8. The command line will launch and examine your device to determine what updates are currently installed. Those present will be skipped, while those pending will be added to a dynamically generated list and installed sequentially. In the case of certain updates or optional components that require a reboot, the process will halt and prompt you to restart. After rebooting, rerun the .exe and it will continue from where it left off (Figure H)(Figure I).
9. When the updates have finished installing, the process will end informing you that it is complete or prompting you to reboot (Figure J)(Figure K).
Generating ISO images:
In step 3, under the section titled Create ISO image(s)…, users have the ability to create ISO image(s) of the updates they’ve downloaded. When this box is checked, the process will create an ISO image for each version of Windows client and server selected. This can be extremely useful as the ISO file may be mounted, burned to a DVD, or copied to a USB Flash Drive for deployment to systems that have been compromised, have a poor network connection, or are otherwise inaccessible, like air gapped devices, for example (Figure L).
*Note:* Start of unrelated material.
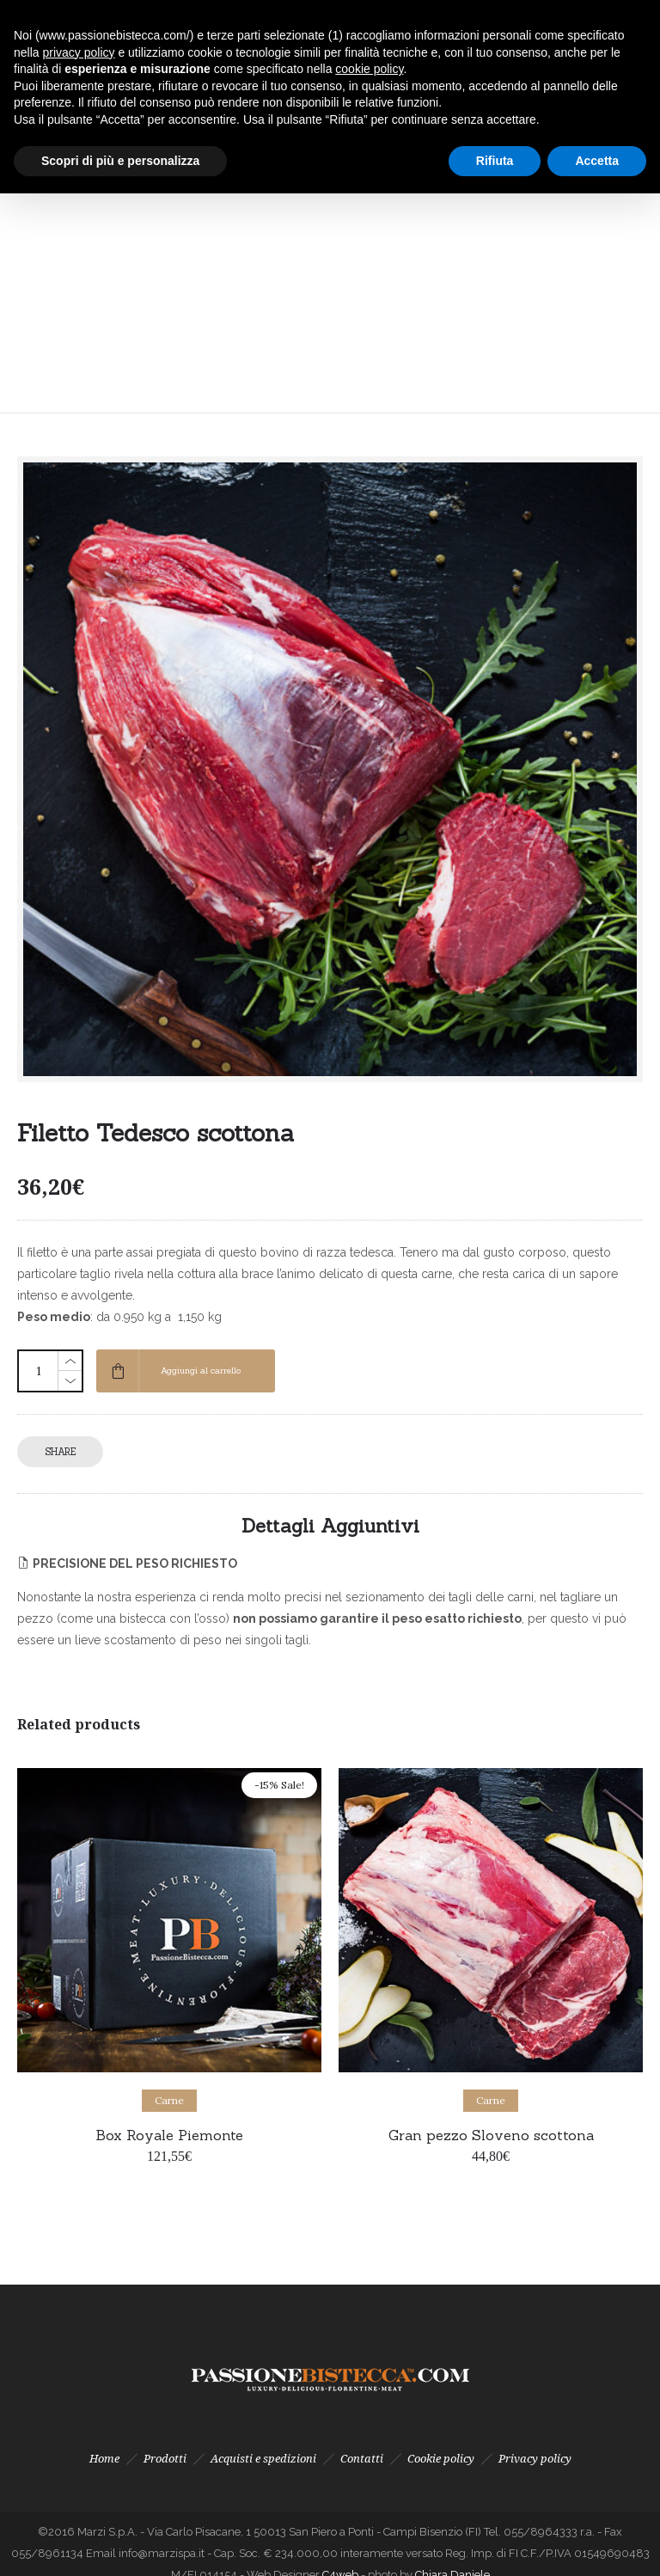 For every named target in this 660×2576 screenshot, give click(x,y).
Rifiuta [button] (495, 161)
As the process completes downloading updates for a particular version of Windows, the script will run a subcommand to create the ISO (Figure M).
These ISO files will be written to the ISO folder located at the root of the extracted WSUSOffline directory. As an additional security precaution, hash files will also be generated for each ISO to verify the integrity of each file and protect against tampering (Figure N).
Optional Controls and Automation:
When running the UpdateInstaller.exe file to kick-off the installation of updates in step 7, there are some optional settings that may be enabled under the Control section to perform specific functions, such as verification of installation packages to ensure that the packages installed correctly and are not corrupt or broken, which could lead to system instability (Figure O).
By selecting the Automatic reboot and recall feature, you will be prompted to confirm the use of the option, as well as be informed of a few changes that are made by WSUS Offline Update to ensure that automation will occur without a hitch (Figure P).
Below is a list of changes that must be made in order for automate and recall to work as intended and pick up where it left off in the event of a system required reboot:
- The WSUS Offline Update folder where the files are extracted to must be configured as a shared folder with read permissions granted to the Anonymous security group. (This is the only change that must be made manually, all others below will be made automatically by WSUS Offline Update).
- A temporary admin account will be created and set to autologon to continue running the process with admin rights to install the updates.
- The WSUS Offline shared folder will be configured as a mapped drive to the local device, since UNC paths are not supported by the CLI.
- User Access Control (UAC) will be disabled until the update process has completed successfully.